Fünf Prozent mehr Lohn für die rund 3,8 Millionen Beschäftigten fordert die IG Metall. 0,9 Prozent hatten die Arbeitgeber geboten, kurzfristig aufgebessert auf 2,1 Prozent, allerdings bei verdoppelter Laufzeit. Eine Provokation, sagt IG Metall-Bezirkschef Olivier Höbel:
"Die Arbeitgeber sollen sich warm anziehen. Wir sind bereit für die Mobilisierung. Glückauf!"
Völlig überzogen nennen die Arbeitgeber die Forderung der Gewerkschaft, die Auftragslage in der Metall- und Elektroindustrie lasse keinen Spielraum für große Gehaltssprünge, warnte Gesamtmetall-Chef Rainer Dulger:
"Von den wichtigsten Absatzmärkten China und USA zum Beispiel bis hin zu den Erwartungen der Unternehmen stehen alle Anzeichen auf Krise. Es ist der denkbar falsche Zeitpunkt für Höhenflüge, und es ist der denkbar falsche Zeitpunkt für derart hohe Lohnforderungen."

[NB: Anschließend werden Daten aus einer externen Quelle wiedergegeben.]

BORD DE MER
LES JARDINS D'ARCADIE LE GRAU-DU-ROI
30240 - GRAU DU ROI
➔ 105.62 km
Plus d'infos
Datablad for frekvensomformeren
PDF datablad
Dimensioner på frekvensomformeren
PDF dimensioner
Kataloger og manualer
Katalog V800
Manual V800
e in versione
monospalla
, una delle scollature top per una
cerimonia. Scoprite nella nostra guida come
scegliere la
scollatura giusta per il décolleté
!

Für den Gewerkschafter Höbel ist das nichts Anderes als die übliche Schwarzmalerei der Arbeitgeber vor Lohnverhandlungen. Die Auftragsbücher seien gut gefüllt, die Ertragslage solide. Kein Grund also für Bescheidenheit:
"Traumrenditen einfahren, ordentlich Dividenden an die Aktionäre ausschütten, da kann ich nur sagen, nicht mit uns."
Und deshalb erhöht die IG Metall jetzt den Druck auf die Arbeitgeber, die Streikkasse ist gut gefüllt, die Gewerkschaft ist gerüstet für einen zähen Arbeitskampf.

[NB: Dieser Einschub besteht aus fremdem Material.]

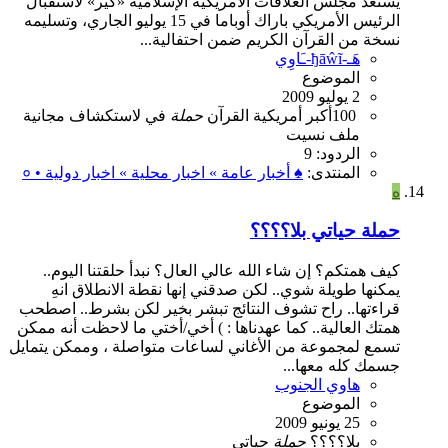
يستعد مجلس العلاقات الأمريكية الإسلامية «كير» لاستقبال
الرئيس الأمريكي باراك أوباما في 15 يوليو الجاري، وتسليمه
نسخة من القرآن الكريم ضمن احتفالية...
هَـ-ђāŵĩ-ـَاوِي
الموضوع
2 يوليو 2009
100
أكبر
أمريكية
القرآن
حملة
في
لاستكشاف
مجانية
ملف
نسيت
الردود: 9
المنتدى:
♠ أخبار عامة » اخبار محلية » اخبار دولية • ०
ه
حملة حياتي بلا؟؟؟؟
كيف همتكم؟ إن شاء الله عالي العال؟ نبدأ حلقتنا اليوم..
يمكنها طويلة شوي.. لكن صدقني إنها نقطة الانطلاق انهِ
قراءتها.. راح تشوف النتائج تبشر بخير لكن بشرط.. اصطحب
همتك العالية.. كما عهدناها : ) أخي/أختي ما لاحظت أنه ممكن
تسمع لمجموعة من الأغاني لساعات متواصلة ، وممكن يتمايل
جسمك كله معها...
هاوي الجنوب
الموضوع
25 يونيو 2009
بلا؟؟؟؟
حملة
حياتي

Fast zeitgleich mit den Metallern bläst auch die Dienstleistungsgewerkschaft Verdi zum Arbeitskampf. Am vergangenen Mittwoch traf es die Flughäfen. Die Lufthansa musste allein in Frankfurt 900 Flüge streichen, auch in München, Düsseldorf, Köln-Bonn, Dortmund und Hannover blieben viele Maschinen am Boden, weil die Beschäftigten die Arbeit niederlegten. Verdi-Chef Frank Bsirske:
"Gute Arbeit, gute Leute und die dafür zurecht auch gutes Geld erwarten können, Kolleginnen und Kollegen, das gehört zusammen."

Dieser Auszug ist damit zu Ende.